• Task requirements: Write out the listing below in full and exactly, leaving out every picture.

• Dataset entries:

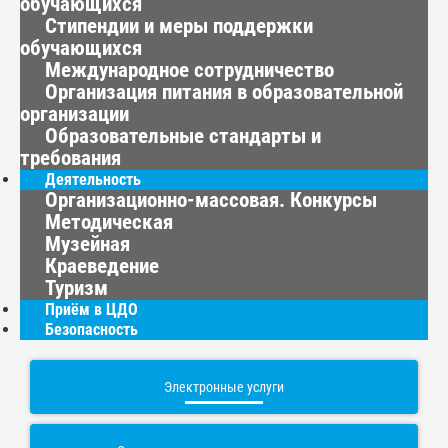
обучающихся
Стипендии и меры поддержки
обучающихся
Международное сотрудничество
Организация питания в образовательной
организации
Образовательные стандарты и
требования
Деятельность
Организационно-массовая. Конкурсы
Методическая
Музейная
Краеведение
Туризм
Приём в ЦДО
Безопасность
Электронные услуги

• Expected answer:
обучающихся
Стипендии и меры поддержки
обучающихся
Международное сотрудничество
Организация питания в образовательной
организации
Образовательные стандарты и
требования
Деятельность
Организационно-массовая. Конкурсы
Методическая
Музейная
Краеведение
Туризм
Приём в ЦДО
Безопасность
Электронные услуги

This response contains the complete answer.